NovoTTF-100L Approved by FDA for Mesothelioma Treatment

A new treatment called NovoTTF-100L was approved by the FDA as a malignant pleural mesothelioma treatment method in May 2019. The system uses tumor treating fields (TTF), which are low-intensity electrical fields that disrupt cancer cell growth.

The treatment system is used in combination with chemotherapy as a first-line therapy. Given that this noninvasive treatment is the first mesothelioma treatment to be approved in more than a decade, it may be a promising option for patients in 2020 as it becomes more readily available.

NovoTTF-100L combined with chemotherapy was tested in a clinical trial known as the STELLAR study. The trial included 80 pleural mesothelioma patients.

Participants treated with TTF experienced a median overall survival of 18.2 months. Mesothelioma patients treated with chemotherapy alone have an average life expectancy of about one year.

One of the leading researchers behind tumor treating fields, Dr. Uri Weinberg, stated further testing would be needed to determine the efficacy of TTF with other treatments.

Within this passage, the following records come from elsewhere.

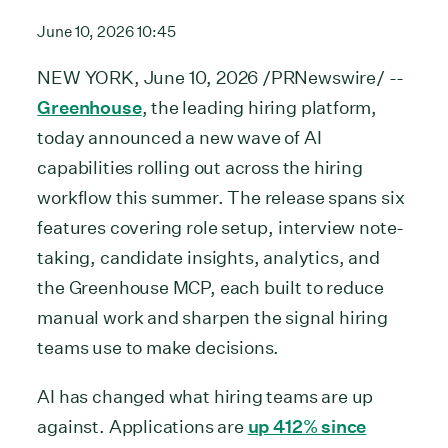
June 10, 2026 10:45
NEW YORK, June 10, 2026 /PRNewswire/ --
Greenhouse
, the leading hiring platform,
today announced a new wave of AI
capabilities rolling out across the hiring
workflow this summer. The release spans six
features covering role setup, interview note-
taking, candidate insights, analytics, and
the Greenhouse MCP, each built to reduce
manual work and sharpen the signal hiring
teams use to make decisions.
AI has changed what hiring teams are up
against. Applications are
up 412% since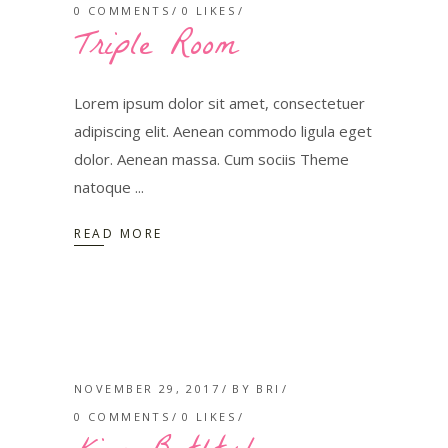
0 COMMENTS
0
LIKES
Triple Room
Lorem ipsum dolor sit amet, consectetuer
adipiscing elit. Aenean commodo ligula eget
dolor. Aenean massa. Cum sociis Theme
natoque
READ MORE
NOVEMBER 29, 2017
BY
BRI
0 COMMENTS
0
LIKES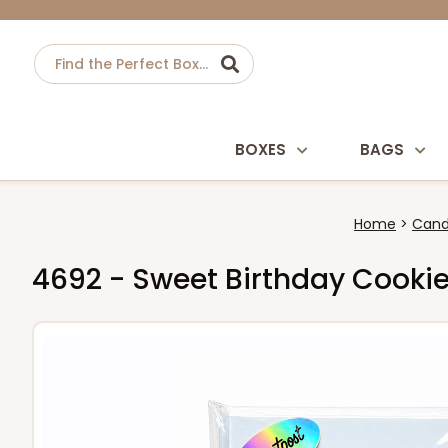
BOXES
BAGS
Home
Cand
4692 - Sweet Birthday Cooki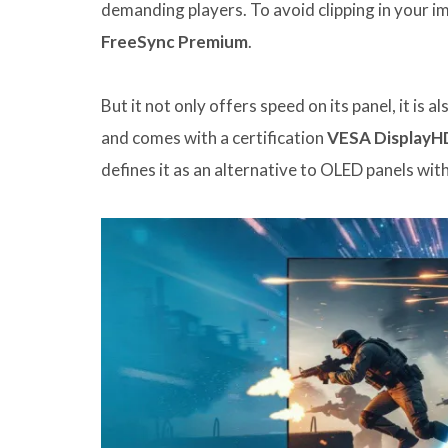
demanding players. To avoid clipping in your i
FreeSync Premium
.
But it not only offers speed on its panel, it is 
and comes with a certification
VESA DisplayH
defines it as an alternative to OLED panels wi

“We think that our results suggest a stronger immune response against the cancer, so there’s the opportunity to see a greater efficacy when the two treatments are combined. But to draw definitive conclusions regarding the effects of TTFields with immune checkpoint inhibitors in patients, we will need to see results of clinical studies.” said Dr. Weinberg in an interview with

Since the treatment is noninvasive, it can be viable even for late-stage mesothelioma patients. Patients with advanced-stage mesothelioma are often limited in their treatment options and commonly receive palliative treatment to minimize the severity of symptoms. TTF may provide alternative treatment that can improve the patients’ quality of life and survival.

The Future of Mesothelioma Treatment

Researchers are continually examining effective treatment methods for patients diagnosed with mesothelioma. With numerous clinical trials underway and even a new FDA-approved treatment, more options are available for patients in 2020. Ongoing research and new clinical trials will continue to explore treatments and treatment combinations in the new year. This can ultimately extend life expectancy and improve patients’ quality of life.